* Activity
For the records below, print the lines from the line with "Image resolution: width=956, height=2576." through the line with "ランキング (599, 227)" exactly as written; include both end lines and exclude the rest.
[[ Supplied entries, beginning ]]
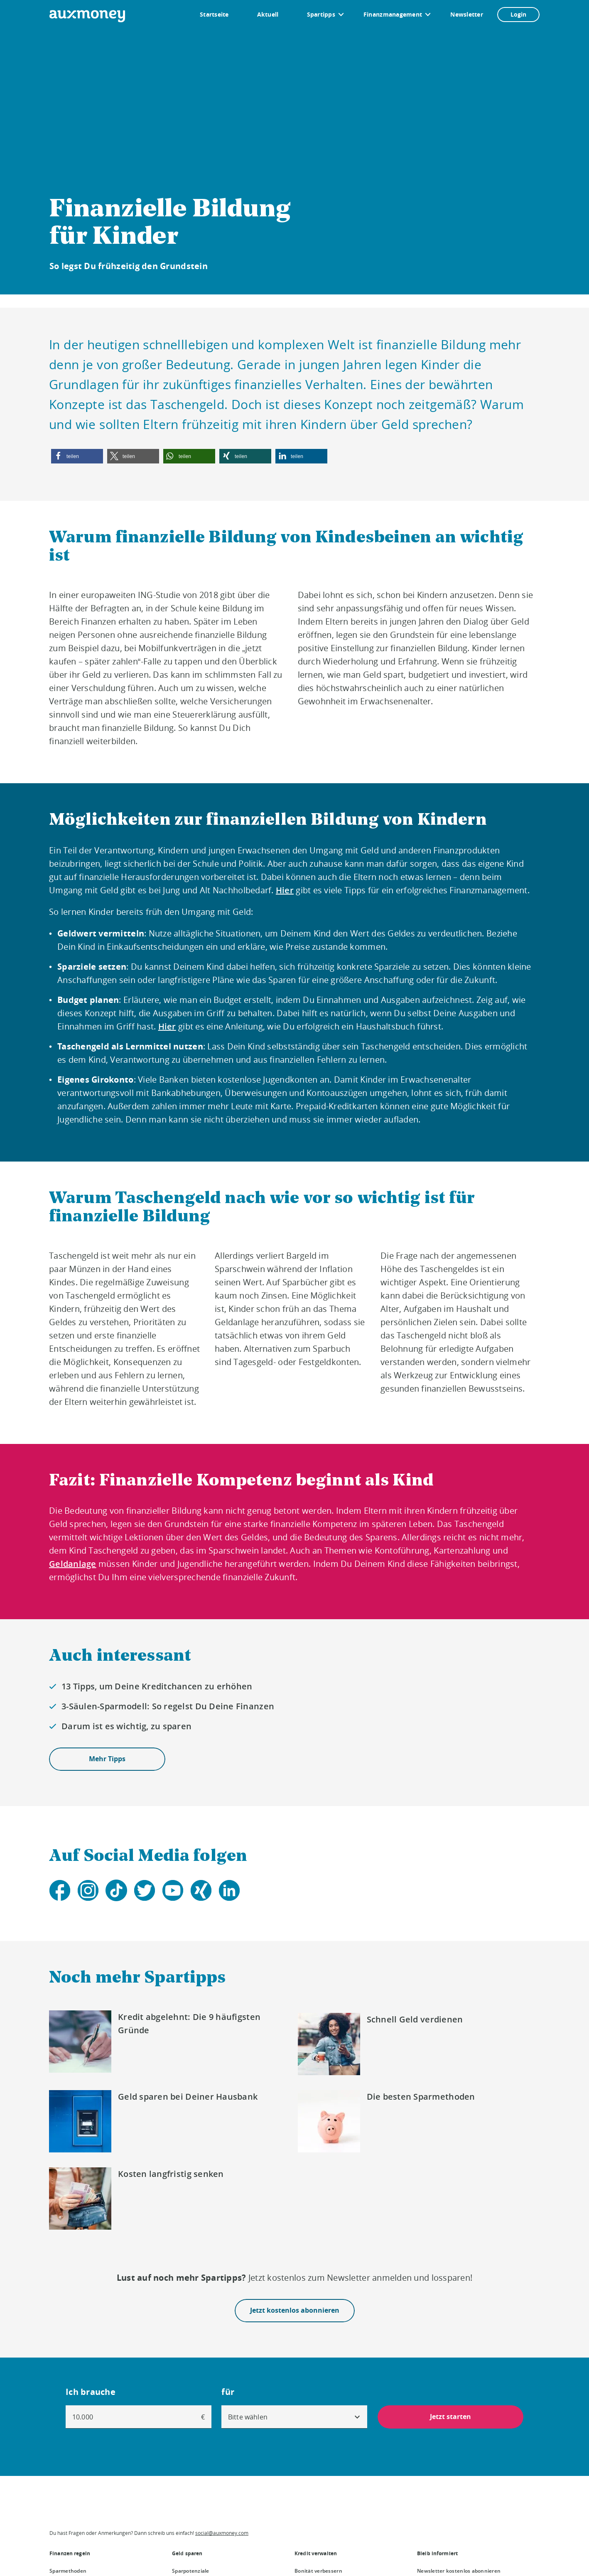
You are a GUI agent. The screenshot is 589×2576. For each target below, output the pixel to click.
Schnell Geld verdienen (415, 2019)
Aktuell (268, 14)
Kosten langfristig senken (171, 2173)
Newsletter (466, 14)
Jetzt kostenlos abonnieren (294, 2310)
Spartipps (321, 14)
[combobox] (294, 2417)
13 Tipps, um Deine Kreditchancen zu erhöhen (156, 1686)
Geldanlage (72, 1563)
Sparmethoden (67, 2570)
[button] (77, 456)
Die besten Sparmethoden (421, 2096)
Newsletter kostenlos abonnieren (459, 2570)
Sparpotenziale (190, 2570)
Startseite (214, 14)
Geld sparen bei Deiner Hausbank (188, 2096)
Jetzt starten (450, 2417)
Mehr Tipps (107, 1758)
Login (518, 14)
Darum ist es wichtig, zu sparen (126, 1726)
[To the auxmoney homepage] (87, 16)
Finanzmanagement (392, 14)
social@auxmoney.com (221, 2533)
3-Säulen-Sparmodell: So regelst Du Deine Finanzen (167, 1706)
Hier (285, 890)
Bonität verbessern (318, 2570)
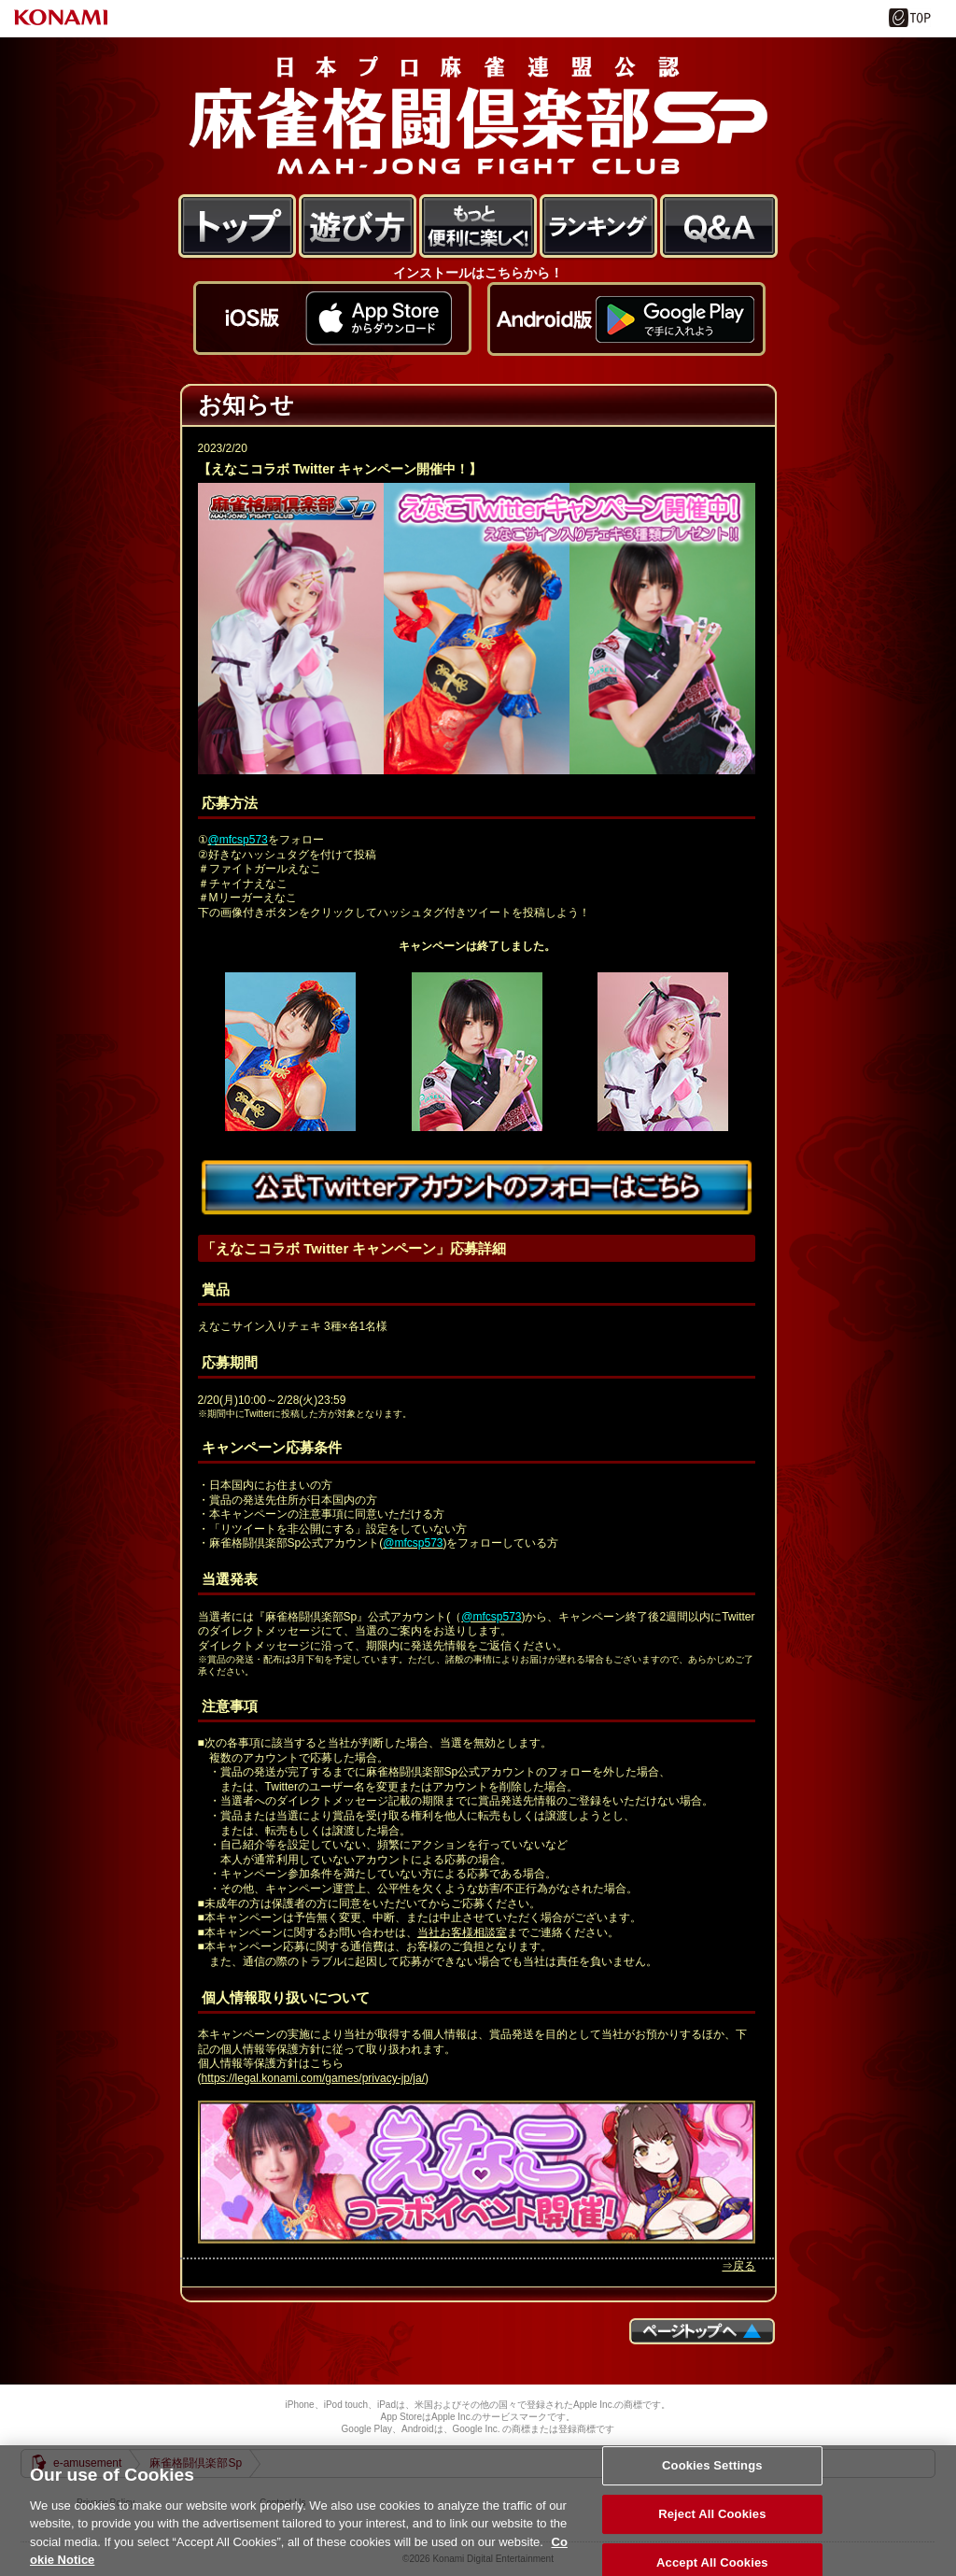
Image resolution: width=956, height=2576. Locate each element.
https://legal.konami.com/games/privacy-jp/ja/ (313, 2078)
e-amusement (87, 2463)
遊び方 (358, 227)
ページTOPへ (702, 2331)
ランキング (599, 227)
[[ Supplied entries, end ]]
[[ Supplied entries, beginning ]]
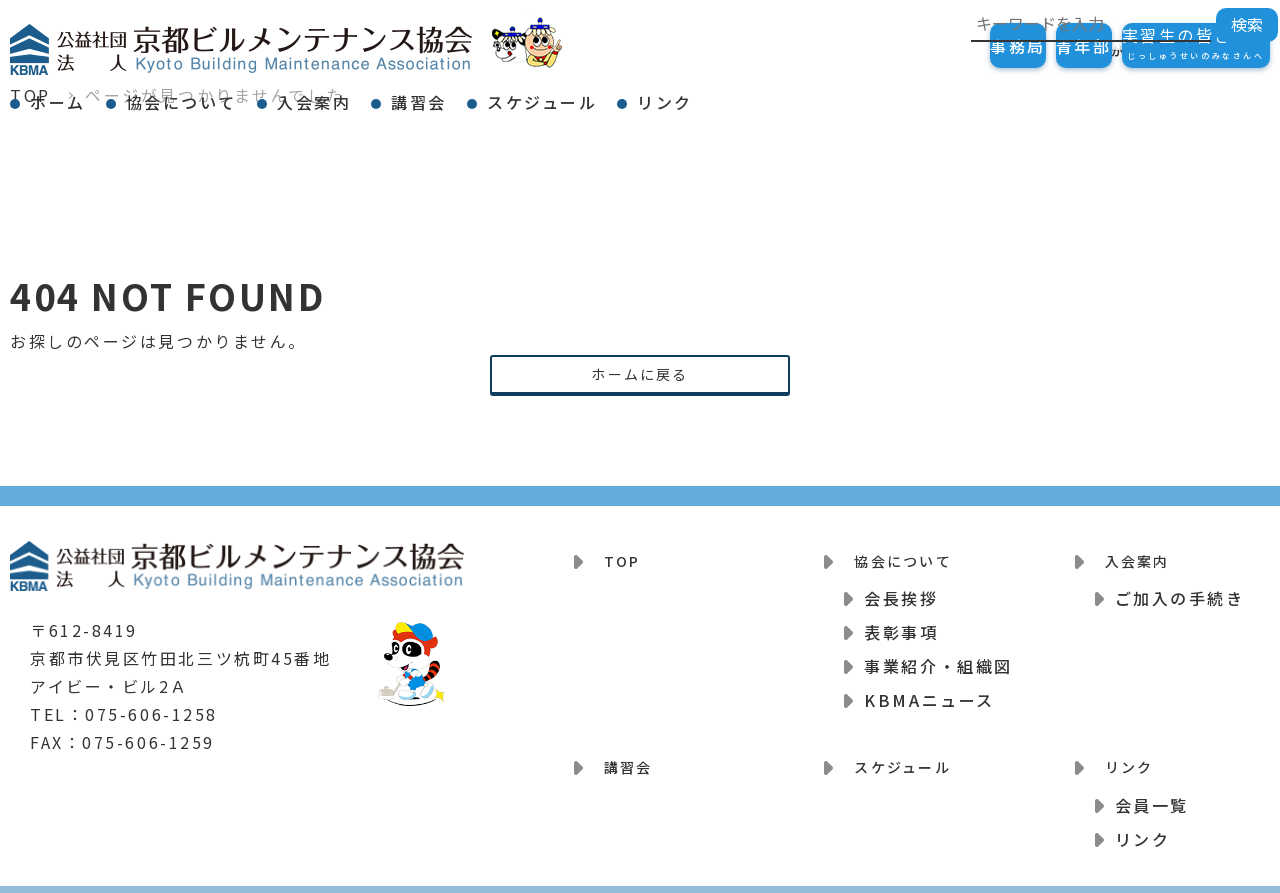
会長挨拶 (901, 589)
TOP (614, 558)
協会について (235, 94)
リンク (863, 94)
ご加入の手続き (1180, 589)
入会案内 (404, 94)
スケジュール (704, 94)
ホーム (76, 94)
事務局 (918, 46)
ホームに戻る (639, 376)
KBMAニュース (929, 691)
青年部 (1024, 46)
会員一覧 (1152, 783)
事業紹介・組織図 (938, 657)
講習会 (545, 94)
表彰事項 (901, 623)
[[ Supplied entries, end ]]
* Solution for this task
Image resolution: width=956, height=2576. Locate each element.
https://legal.konami.com/games/privacy-jp/ja/ (313, 2078)
e-amusement (87, 2463)
遊び方 (358, 227)
ページTOPへ (702, 2331)
ランキング (599, 227)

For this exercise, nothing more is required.